There are few grimmer crises than the lack of fresh water and sanitation services that threatens the lives of hundreds of millions in developing nations.
Case in point: Every week, more than 5,000 youngsters under the age of 5 die from diarrhea and other water- and sanitation-related diseases. Talk about a poignant right to life issue!
Millions of women and children in the developing world are obliged to walk miles to fetch fresh water — spending about 40 billion hours a year at the task in Africa alone.
There is some bright news: International aid is rising. And even more crucial, pioneers with new ideas are rising to fight the water battles for cities from Mumbai to Kampala to Jakarta.
There’s scant time to lose. Already at 6 billion-plus souls, the world is adding close to 1 million new inhabitants a week — and will to 2050. The lion’s share of growth is coming in Southeast Asia, Sub-Saharan Africa and parts of Latin America where safe drinking water is a luxury of the few and basic sanitation to treat human wastes is often simply lacking.
One wonders: When, if ever, will the entire world be able to access the safe drinking water supplies and sewage systems that developed societies began to adopt, raising average lifespans by decades, in the late 1800s?
Exploring the possibilities, hundreds of safe water advocates met last week for World Water Week in Stockholm, sponsored by the Stockholm International Water Institute.
Their warning: Bad water kills more people than HIV, malaria and wars together. But they had a true hero to celebrate. He’s Ek Sonn Chan, director of the water supply authority in Phnom Penh, Cambodia’s capital city. As a young engineering graduate, Chan lost his entire family to the killing fields of the Khmer Rouge. Appointed in 1993, he took over a water system with ancient French-laid pipes so decrepit that disease-laden sewage easily seeped in, especially during the monsoon season. What’s more, his agency was afflicted by nepotism and political ties. Illegal water taps off the system drained about 70 percent of the flow. Rich and well-connected water users snubbed demands they pay up.

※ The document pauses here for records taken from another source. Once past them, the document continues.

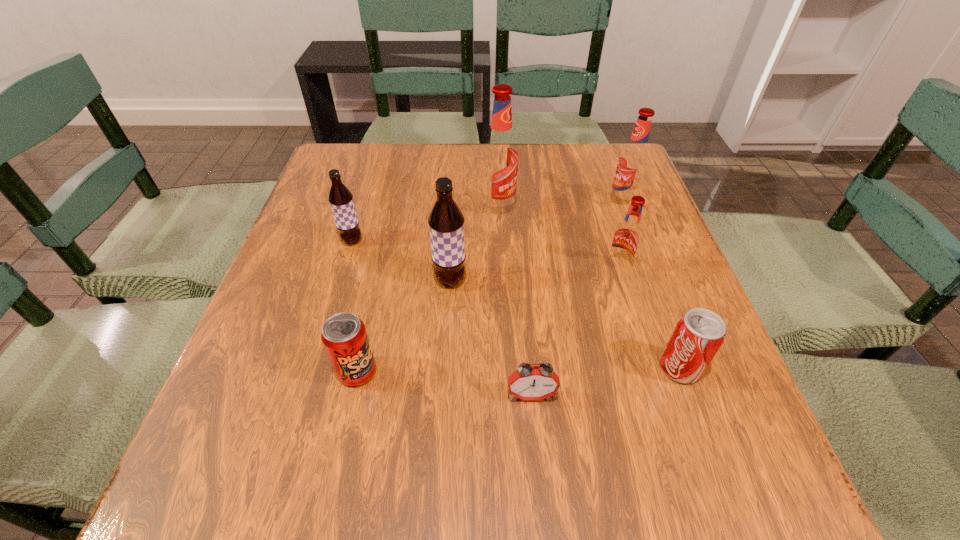 At what (x,y) coordinates should I click in order to perform the action: click on vacant area that lies between the rightmost red root beer and the fourth root beer from right to left. Please return your answer as a coordinate pair (x, y). Image resolution: width=960 pixels, height=540 pixels. Looking at the image, I should click on (536, 241).

The width and height of the screenshot is (960, 540). I want to click on empty space that is in between the second object from left to right and the farther brown root beer, so click(354, 306).

This screenshot has height=540, width=960. Identify the location of free point between the left brown root beer and the second red root beer from left to right. (485, 254).

The height and width of the screenshot is (540, 960). In order to click on vacant space that's between the rightmost root beer and the second root beer from left to right in this screenshot , I will do `click(536, 241)`.

This screenshot has height=540, width=960. What are the coordinates of `vacant point located between the left soda can and the third root beer from right to left` in the screenshot? It's located at (428, 291).

Image resolution: width=960 pixels, height=540 pixels. I want to click on blank region between the nearest red root beer and the biggest red root beer, so click(x=558, y=239).

The height and width of the screenshot is (540, 960). In order to click on free area in between the nearest red root beer and the right brown root beer in this screenshot , I will do 534,274.

I want to click on the fifth closest object to the smallest red root beer, so click(x=446, y=222).

What are the coordinates of `object that is the second closest to the rightmost root beer` in the screenshot? It's located at (499, 160).

Point out which root beer is positioned as the second nearest to the bigger brown root beer. Please provide its 2D coordinates. Your answer should be formatted as a tuple, i.e. [(x, y)], where the tuple contains the x and y coordinates of a point satisfying the conditions above.

[(340, 198)] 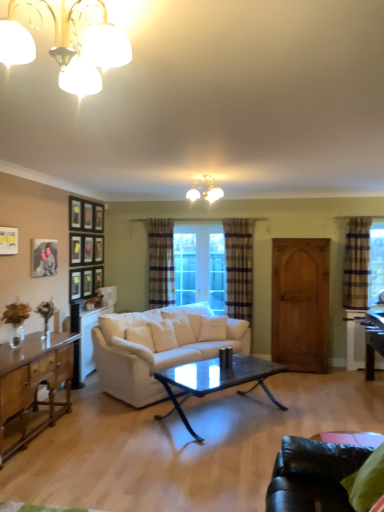 The width and height of the screenshot is (384, 512). What are the coordinates of `wooden cabinet at left` in the screenshot? It's located at click(34, 381).

What do you see at coordinates (300, 304) in the screenshot? I see `wooden armoire at right` at bounding box center [300, 304].

Based on the photo, how much space does matte black picture frame at upper left, which appears as the fourth picture frame when viewed from the front, occupy vertically?

17.60 inches.

Locate an element on the screen. matte black picture frame at upper left, the second picture frame when ordered from right to left is located at coordinates (75, 250).

Locate an element on the screen. The width and height of the screenshot is (384, 512). white fabric pillow at center is located at coordinates (212, 329).

I want to click on plaid fabric curtain at right, which is the third curtain from left to right, so pos(357,264).

The image size is (384, 512). What do you see at coordinates (157, 352) in the screenshot? I see `white fabric couch at center` at bounding box center [157, 352].

Locate an element on the screen. The width and height of the screenshot is (384, 512). wooden cabinet at left is located at coordinates (34, 381).

From the image's perspective, is white fabric pillow at center over white fabric couch at center?

Yes, from the image's perspective, white fabric pillow at center is above white fabric couch at center.

Which object is closer to the camera taking this photo, white fabric pillow at center or white fabric couch at center?

white fabric couch at center is in front.

From a real-world perspective, which is physically below, white fabric pillow at center or white fabric couch at center?

white fabric couch at center is physically lower.

Between white fabric pillow at center and white fabric couch at center, which one has more height?

white fabric couch at center is taller.

In the image, is white fabric couch at center positioned in front of or behind plaid fabric curtain at right, marked as the third curtain in a back-to-front arrangement?

Visually, white fabric couch at center is located in front of plaid fabric curtain at right, marked as the third curtain in a back-to-front arrangement.

Based on the photo, what's the angular difference between white fabric couch at center and plaid fabric curtain at right, which is the third curtain from left to right,'s facing directions?

47.6 degrees separate the facing orientations of white fabric couch at center and plaid fabric curtain at right, which is the third curtain from left to right.

You are a GUI agent. You are given a task and a screenshot of the screen. Output one action in this format:
    pyautogui.click(x=<x>, y=<y>)
    Task: Click on the 1st curtain behind the white fabric couch at center
    The width and height of the screenshot is (384, 512).
    Given the screenshot: What is the action you would take?
    pyautogui.click(x=357, y=264)

From the image's perspective, is white fabric couch at center above or below plaid fabric curtain at right, the first curtain viewed from the right?

Based on their image positions, white fabric couch at center is located beneath plaid fabric curtain at right, the first curtain viewed from the right.

Considering the positions of points (38, 240) and (236, 246), is point (38, 240) closer to camera compared to point (236, 246)?

Yes, it is in front of point (236, 246).

Is matte black picture frame at upper left, the 3th picture frame when ordered from back to front, facing towards plaid fabric curtain at center, placed as the second curtain when sorted from back to front?

No, matte black picture frame at upper left, the 3th picture frame when ordered from back to front, is not facing towards plaid fabric curtain at center, placed as the second curtain when sorted from back to front.

From the image's perspective, between matte black picture frame at upper left, the third picture frame from the right, and plaid fabric curtain at center, placed as the second curtain when sorted from back to front, which one is located above?

From the image's view, matte black picture frame at upper left, the third picture frame from the right, is above.

Considering the relative sizes of matte black picture frame at upper left, the third picture frame from the right, and matte black picture frame at upper left, the 4th picture frame positioned from the right, in the image provided, is matte black picture frame at upper left, the third picture frame from the right, taller than matte black picture frame at upper left, the 4th picture frame positioned from the right,?

Yes, matte black picture frame at upper left, the third picture frame from the right, is taller than matte black picture frame at upper left, the 4th picture frame positioned from the right.

Is matte black picture frame at upper left, the third picture frame from the right, further to camera compared to matte black picture frame at upper left, which appears as the 4th picture frame when viewed from the back?

Yes, it is.

In the scene shown: Which point is more distant from viewer, (48, 248) or (15, 228)?

The point (48, 248) is farther.

I want to click on the 2nd picture frame positioned below the matte black picture frame at upper left, the 4th picture frame positioned from the right (from a real-world perspective), so click(44, 258).

Between plaid fabric curtain at center, which is counted as the second curtain, starting from the front, and black glass coffee table at center, which one has more height?

Standing taller between the two is plaid fabric curtain at center, which is counted as the second curtain, starting from the front.

Could you tell me if plaid fabric curtain at center, placed as the second curtain when sorted from back to front, is facing black glass coffee table at center?

Yes, plaid fabric curtain at center, placed as the second curtain when sorted from back to front, faces towards black glass coffee table at center.

How different are the orientations of plaid fabric curtain at center, which is counted as the second curtain, starting from the front, and black glass coffee table at center in degrees?

50.6 degrees separate the facing orientations of plaid fabric curtain at center, which is counted as the second curtain, starting from the front, and black glass coffee table at center.

Can you confirm if plaid fabric curtain at center, marked as the second curtain in a right-to-left arrangement, is wider than black glass coffee table at center?

Incorrect, the width of plaid fabric curtain at center, marked as the second curtain in a right-to-left arrangement, does not surpass that of black glass coffee table at center.

Is wooden cabinet at left wider or thinner than matte black picture frame at upper left, which appears as the 4th picture frame when viewed from the back?

In the image, wooden cabinet at left appears to be wider than matte black picture frame at upper left, which appears as the 4th picture frame when viewed from the back.

Are wooden cabinet at left and matte black picture frame at upper left, the 1th picture frame from the front, beside each other?

No, wooden cabinet at left is not touching matte black picture frame at upper left, the 1th picture frame from the front.

Does wooden cabinet at left have a greater height compared to matte black picture frame at upper left, the 1th picture frame in the left-to-right sequence?

Correct, wooden cabinet at left is much taller as matte black picture frame at upper left, the 1th picture frame in the left-to-right sequence.

Between point (53, 370) and point (13, 230), which one is positioned in front?

Positioned in front is point (53, 370).

Can you confirm if wooden cabinet at left is wider than black glass coffee table at center?

No.

Would you say wooden cabinet at left is a long distance from black glass coffee table at center?

wooden cabinet at left is positioned a significant distance from black glass coffee table at center.

Is wooden cabinet at left at the right side of black glass coffee table at center?

No.

Does wooden cabinet at left have a larger size compared to black glass coffee table at center?

Indeed, wooden cabinet at left has a larger size compared to black glass coffee table at center.

Image resolution: width=384 pixels, height=512 pixels. What are the coordinates of `studio couch that is in front of the white fabric pillow at center` in the screenshot? It's located at (157, 352).

Identify the location of the 2nd curtain counting from the right side of the white fabric couch at center. (357, 264).

Estimate the real-world distances between objects in this image. Which object is further from plaid fabric curtain at center, which is the 3th curtain from front to back, matte glass chandelier at upper left, which appears as the 1th lamp when viewed from the left, or matte black picture frame at upper left, the 1th picture frame in the left-to-right sequence?

matte glass chandelier at upper left, which appears as the 1th lamp when viewed from the left.

From the picture: Looking at the image, which one is located closer to wooden armoire at right, matte glass chandelier at upper left, the 1th lamp positioned from the front, or matte black picture frame at upper left, the second picture frame positioned from the left?

matte black picture frame at upper left, the second picture frame positioned from the left, is closer to wooden armoire at right.

When comparing their distances from wooden armoire at right, does matte black picture frame at upper left, which is the 3th picture frame in left-to-right order, or white fabric couch at center seem closer?

Among the two, white fabric couch at center is located nearer to wooden armoire at right.

Considering their positions, is wooden picture frame at upper left, which is the second picture frame in back-to-front order, positioned closer to matte white chandelier at upper center, placed as the 2th lamp when sorted from front to back, than wooden cabinet at left?

wooden picture frame at upper left, which is the second picture frame in back-to-front order.

From the image, which object appears to be farther from white fabric couch at center, matte white chandelier at upper center, acting as the 1th lamp starting from the back, or matte black picture frame at upper left, which appears as the 4th picture frame when viewed from the back?

Based on the image, matte black picture frame at upper left, which appears as the 4th picture frame when viewed from the back, appears to be further to white fabric couch at center.

When comparing their distances from matte glass chandelier at upper left, which is the second lamp from right to left, does wooden cabinet at left or white fabric pillow at center seem closer?

Among the two, wooden cabinet at left is located nearer to matte glass chandelier at upper left, which is the second lamp from right to left.

Estimate the real-world distances between objects in this image. Which object is further from wooden cabinet at left, plaid fabric curtain at center, which is the second curtain from left to right, or white fabric pillow at center?

The object further to wooden cabinet at left is plaid fabric curtain at center, which is the second curtain from left to right.

Considering their positions, is white fabric pillow at center positioned closer to plaid fabric curtain at right, the first curtain from the front, than wooden cabinet at left?

white fabric pillow at center.

The image size is (384, 512). I want to click on studio couch between matte black picture frame at upper left, the third picture frame from the right, and wooden armoire at right from left to right, so click(x=157, y=352).

Find the location of `armoire between wooden cabinet at left and plaid fabric curtain at right, which is the third curtain from left to right, in the horizontal direction`. armoire between wooden cabinet at left and plaid fabric curtain at right, which is the third curtain from left to right, in the horizontal direction is located at coordinates (300, 304).

This screenshot has width=384, height=512. I want to click on curtain situated between matte white chandelier at upper center, acting as the 1th lamp starting from the back, and plaid fabric curtain at right, marked as the third curtain in a back-to-front arrangement, from left to right, so click(239, 267).

The image size is (384, 512). Find the location of `studio couch between wooden cabinet at left and plaid fabric curtain at center, which is the second curtain from left to right, along the z-axis`. studio couch between wooden cabinet at left and plaid fabric curtain at center, which is the second curtain from left to right, along the z-axis is located at coordinates (157, 352). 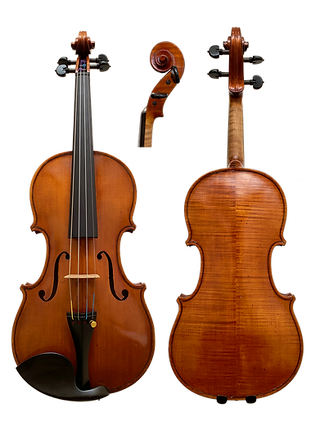 Where is `knob`? Image resolution: width=320 pixels, height=430 pixels. knob is located at coordinates (214, 74). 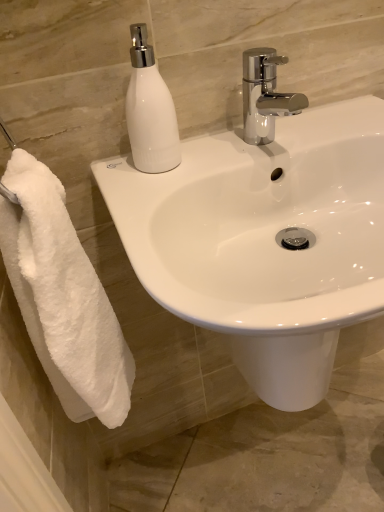 Where is `vacant space that's between white glossy soap dispenser at upper left and chrome metallic faucet at upper center`? vacant space that's between white glossy soap dispenser at upper left and chrome metallic faucet at upper center is located at coordinates (213, 156). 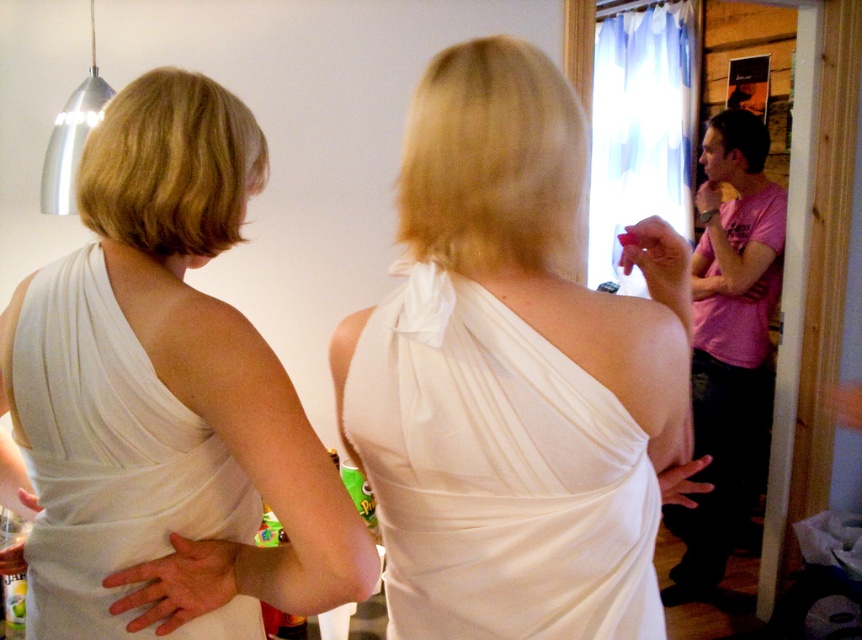 Question: Does white satin dress at center have a smaller size compared to white fabric dress at back?

Choices:
 (A) no
 (B) yes

Answer: (A)

Question: From the image, what is the correct spatial relationship of white satin dress at center in relation to white fabric dress at back?

Choices:
 (A) above
 (B) below

Answer: (A)

Question: Which object is closer to the camera taking this photo?

Choices:
 (A) white satin dress at center
 (B) white fabric dress at back

Answer: (A)

Question: Which point appears closest to the camera in this image?

Choices:
 (A) (222, 444)
 (B) (358, 444)
 (C) (300, 410)

Answer: (C)

Question: Among these points, which one is nearest to the camera?

Choices:
 (A) (659, 403)
 (B) (84, 378)
 (C) (123, 250)

Answer: (A)

Question: Is white fabric dress at upper left to the right of white fabric dress at back from the viewer's perspective?

Choices:
 (A) yes
 (B) no

Answer: (A) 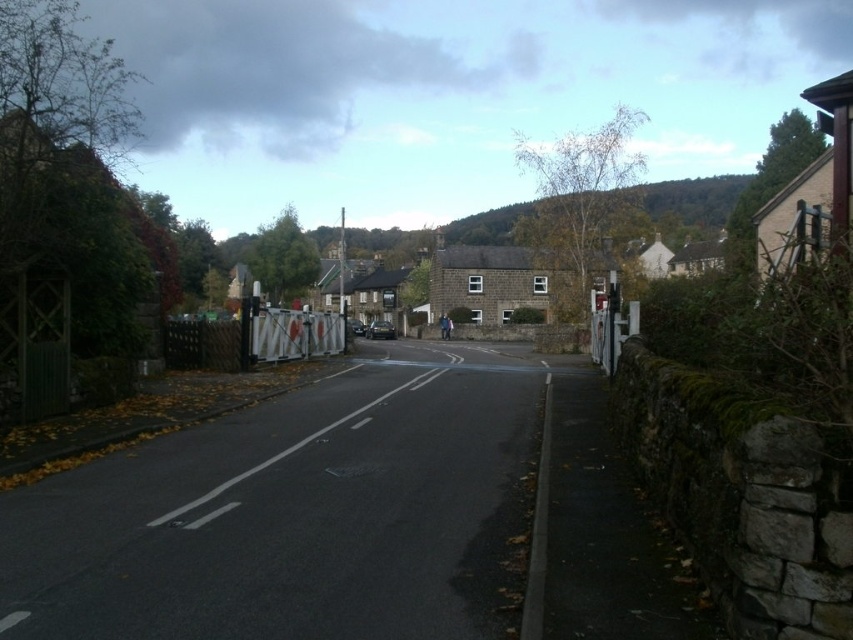 You are a delivery driver who needs to park your truck near the brown stone house at center without blocking the white plastic barrier at center. Given that your truck is 60 feet long, is there enough space between them to park safely?

The distance between the brown stone house at center and the white plastic barrier at center is 81.83 feet. Since your truck is 60 feet long, there is sufficient space to park safely without blocking the barrier.

You are a delivery driver approaching the road with a truck that is 2 meters wide. You need to pass through the area between the white plastic barrier at center and the stone house at center. Can your truck fit through the space between them?

The white plastic barrier at center has a lesser width compared to the stone house at center, but the description does not provide the exact width of the space between them. Therefore, it is unclear if the truck can fit through the space between them. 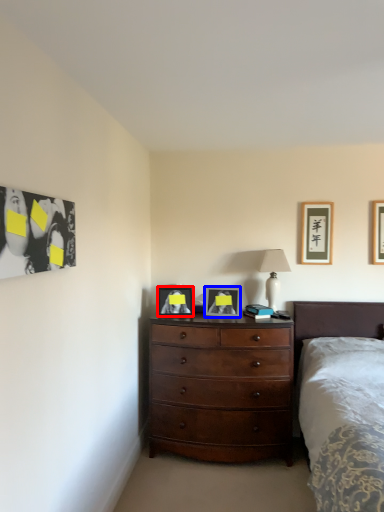 Question: Which object appears farthest to the camera in this image, picture frame (highlighted by a red box) or picture frame (highlighted by a blue box)?

Choices:
 (A) picture frame
 (B) picture frame

Answer: (A) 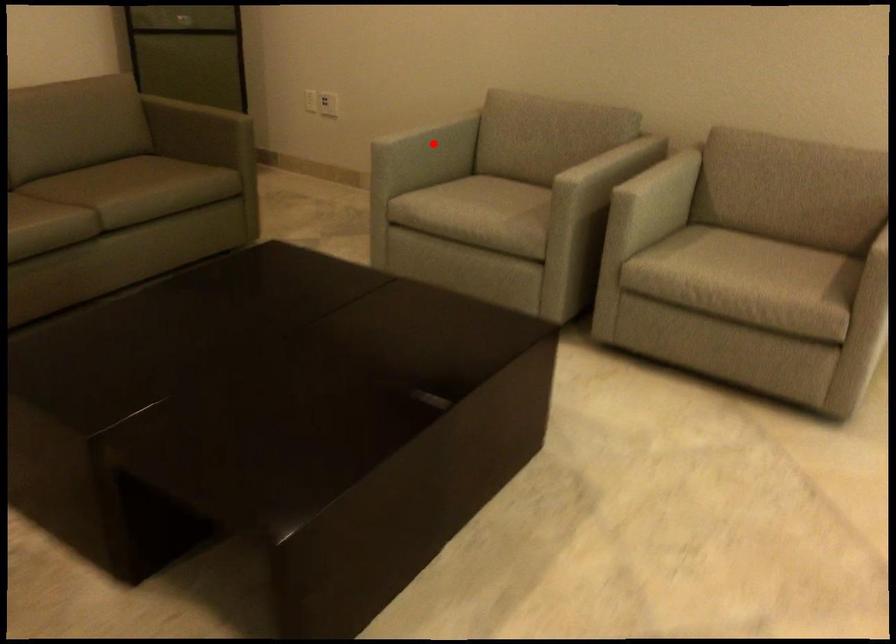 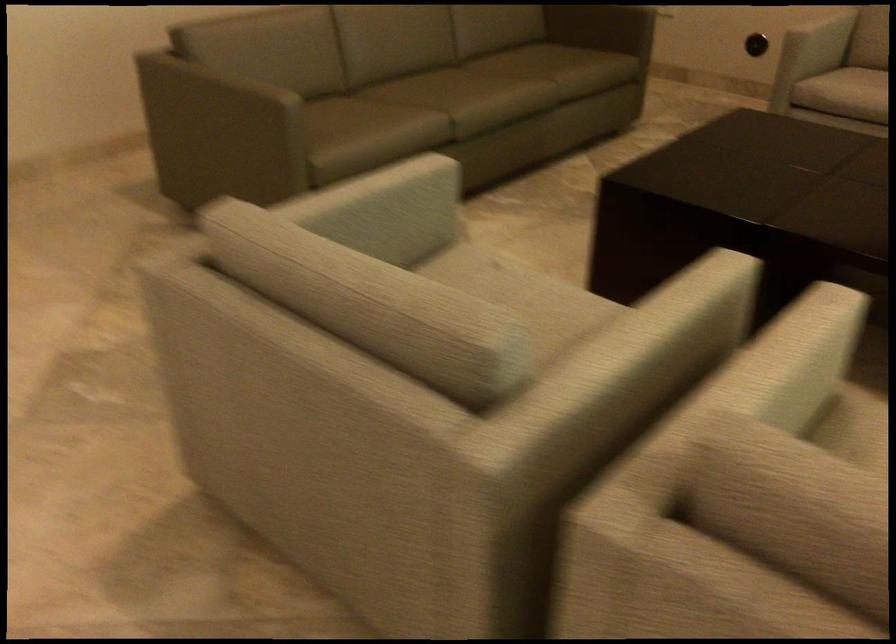 The point at the highlighted location is marked in the first image. Where is the corresponding point in the second image?

(821, 35) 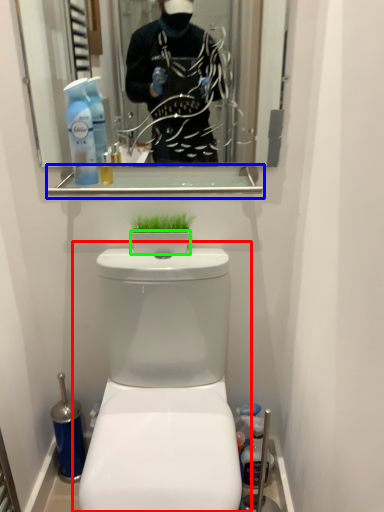 Question: Considering the real-world distances, which object is closest to toilet (highlighted by a red box)? balustrade (highlighted by a blue box) or toilet bowl (highlighted by a green box).

Choices:
 (A) balustrade
 (B) toilet bowl

Answer: (B) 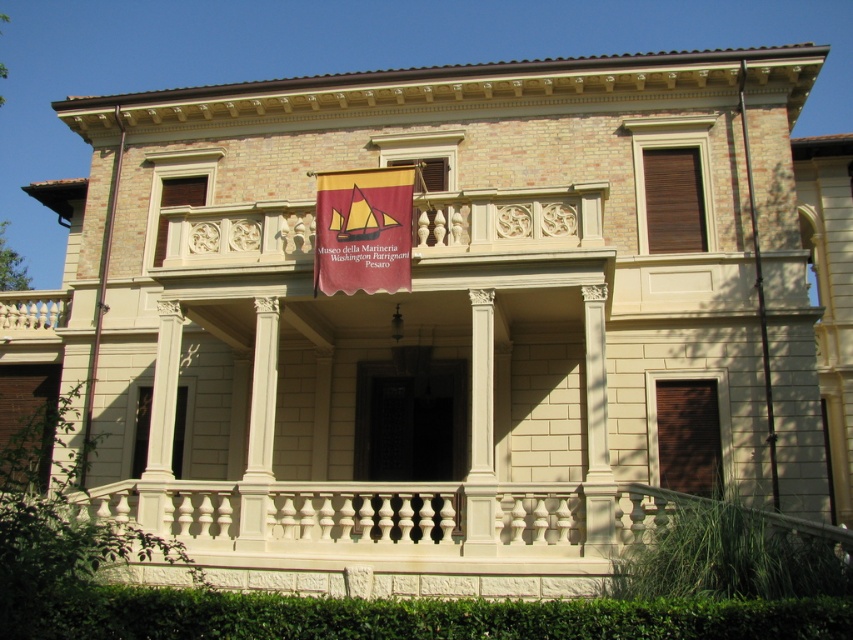 Question: In this image, where is white stone balcony at center located relative to maroon fabric banner at center?

Choices:
 (A) right
 (B) left

Answer: (B)

Question: Which point is farther to the camera?

Choices:
 (A) (248, 244)
 (B) (387, 172)

Answer: (A)

Question: Which point is closer to the camera?

Choices:
 (A) (436, 248)
 (B) (383, 250)

Answer: (B)

Question: Does white stone balcony at center appear on the left side of maroon fabric banner at center?

Choices:
 (A) yes
 (B) no

Answer: (A)

Question: Which point is closer to the camera?

Choices:
 (A) (566, 211)
 (B) (357, 177)

Answer: (A)

Question: Is the position of white stone balcony at center more distant than that of maroon fabric banner at center?

Choices:
 (A) yes
 (B) no

Answer: (A) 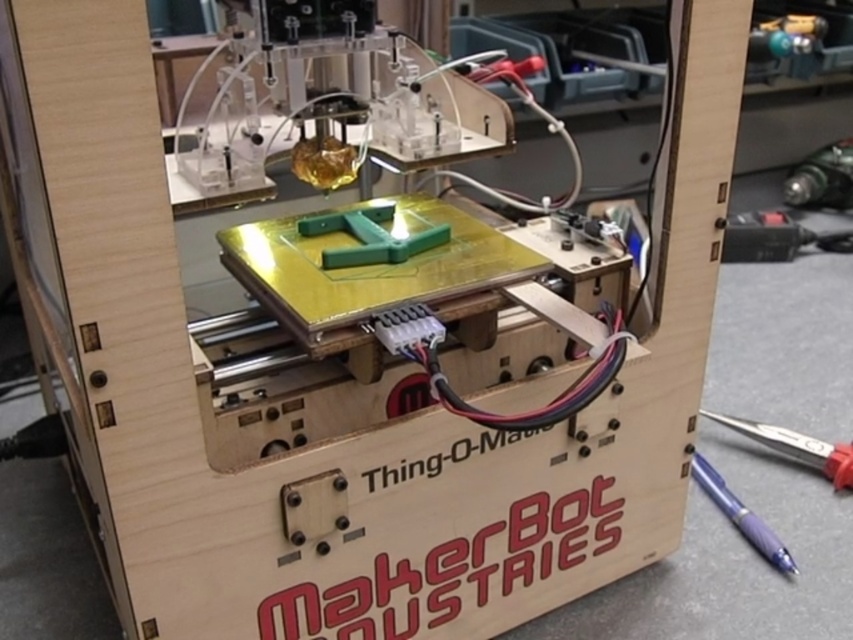 Question: Which point appears closest to the camera in this image?

Choices:
 (A) (381, 204)
 (B) (850, 461)
 (C) (788, 570)

Answer: (A)

Question: Which object appears closest to the camera in this image?

Choices:
 (A) metallic blue pen at lower right
 (B) green matte plastic at center

Answer: (B)

Question: Is green matte plastic at center bigger than metallic blue pen at lower right?

Choices:
 (A) no
 (B) yes

Answer: (A)

Question: Does green matte plastic at center have a smaller size compared to metallic blue pen at lower right?

Choices:
 (A) no
 (B) yes

Answer: (B)

Question: Which of the following is the closest to the observer?

Choices:
 (A) green matte plastic at center
 (B) metallic blue pen at lower right
 (C) purple glossy pen at lower right

Answer: (A)

Question: Does green matte plastic at center appear on the right side of purple glossy pen at lower right?

Choices:
 (A) yes
 (B) no

Answer: (B)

Chan got tough. He assembled a competent staff, paid enough to prevent payoffs. He told delinquent users — even the country’s military installations — they’d have to pay their water bills or face cutoff. He landed infrastructure investment loans from the World Bank and other international lenders.
More than 750 kilometers of new pipe have now been added to Phnom Penh’s original 280. Pumping stations have been repaired and water availability expanded to poor areas. Today, clean water through appropriate treatment and filtration of storm water assures 1-million-plus people a 24-hour-a-day fresh water flow, with a dramatic reduction in diarrhea.
Phnom Penh’s model of determined, honest public management is “a template” for what can achieved, even in hard-to-serve areas such as Sub-Saharan Africa, says Per-Arne Malmqvist, scientific director of the Stockholm International Water Institute.
But the issue is not just professional management — it’s smart, look-ahead decision making and newest technology, notes Paul Reiter, executive director of the International Water Association.
He cites Qingdao, China, where German and Chinese engineers teamed up to design a system that actually integrates fresh water with wastewater treatment, reuse and energy production. One secret: avoiding single huge systems (typical of the U.S.), where miles and miles of collection/distribution pipes and sewers actually cost more than the water treatment plants. A more efficient, economical model for the future will more likely be networks of small, efficient water distribution and treatment units serving between 20,000 and 50,000 people each.
A companion, opening frontier: membrane technologies that convert used water — in fact sewage — so efficiently it can be recycled repeatedly for household and industrial use. As global climate change impacts continents and water becomes scarcer in a more crowded world, recycling systems promise not just savings but possibly vital water security for the world’s cities.
Like solar panels, the costs of membrane systems are dropping rapidly. How soon they’ll be competitive for the developing world — as well as a substitute for the big water and mass sewage systems of the U.S. and Europe — is a major question.
One problem is that water engineers are a conservative lot. Publics need to push them to show courage, experiment, break the mold for more efficiency, energy saving and, of course, long-term supplies of clear, well-treated waters.
One short-term possibility Reiter suggests: Cities may gain added water by investing in irrigation efficiency in adjacent farmlands, returning reclaimed water and nutrients to agriculture to expand crop production.
The point is well taken: Water is part of a bigger life cycle that world cities — Northern and Southern hemispheres alike — need to plan and adjust for far more seriously than in the less crowded, less polluted world of past times.